Since Delaware only has three counties, and since each of them offer a little different flavor, every effort should be made to visit each of them. The capital city of Dover is not to be missed, nor is Wilmington. The beaches in the southernmost county are another of Delaware’s key places to visit, and the historical landmarks and the parks in the state would perfectly round out the trip. If one has at least a week to spare for seeing Delaware, the state is not likely to disappoint. And then of course there is the tax-free shopping, which is not a thing to be missed either if one can help it.
In Wilmington:
Eleutherian Mills, is the site of the 1802 works that revolutionized powder manufacturing and became the E.I DuPont industry. The site includes DuPont’s residence, offices and mills.

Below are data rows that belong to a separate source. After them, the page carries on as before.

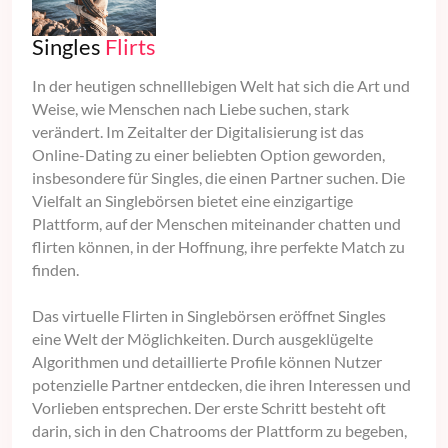
Singles
Flirts
In der heutigen schnelllebigen Welt hat sich die Art und
Weise, wie Menschen nach Liebe suchen, stark
verändert. Im Zeitalter der Digitalisierung ist das
Online-Dating zu einer beliebten Option geworden,
insbesondere für Singles, die einen Partner suchen. Die
Vielfalt an Singlebörsen bietet eine einzigartige
Plattform, auf der Menschen miteinander chatten und
flirten können, in der Hoffnung, ihre perfekte Match zu
finden.
Das virtuelle Flirten in Singlebörsen eröffnet Singles
eine Welt der Möglichkeiten. Durch ausgeklügelte
Algorithmen und detaillierte Profile können Nutzer
potenzielle Partner entdecken, die ihren Interessen und
Vorlieben entsprechen. Der erste Schritt besteht oft
darin, sich in den Chatrooms der Plattform zu begeben,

Fort Christina was the site of the first Swedish military outpost, circa 1638 in the Delaware Valley, which became the center of the first Swedish settlement in North America and its trading and commercial center. It fell into disrepair after the English conquest in 1664 and except for a few rocks jutting into the river, which served as a landing site, the last vestiges of the fort have disappeared.
From 1793 to 1812, Lombardy Hall served as the home of Gunning Bedford, Jr., a delegate from Delaware to the Continental Congress and the Annapolis Convention, and a signer of the U.S. Constitution in 1787.
Holy Trinity (Old Swedes) Church is the oldest surviving building of a Delaware Valley Swedish congregation. The church is built on the site of the Fort Christina settlement’s first burial ground and was constructed after the fall of New Sweden, but services were held in Swedish even into the eighteenth century. It has housed an Episcopal parish since 1791.
In New Castle:
New Castle was founded by Peter Stuyvesant in 1651 as the seat of the New Netherlands government, and served as the colonial capital of Delaware until 1766. The Historic District offers a broad range of architectural styles to view, which remained essentially unchanged from the 17th, 18th and 19th centuries.
New Castle Courthouse was the place that the Assembly of the Three Lower Counties (Delaware) met from 1704 until May 1777. The first State legislature under the newly framed state constitution met here on October 28, 1776.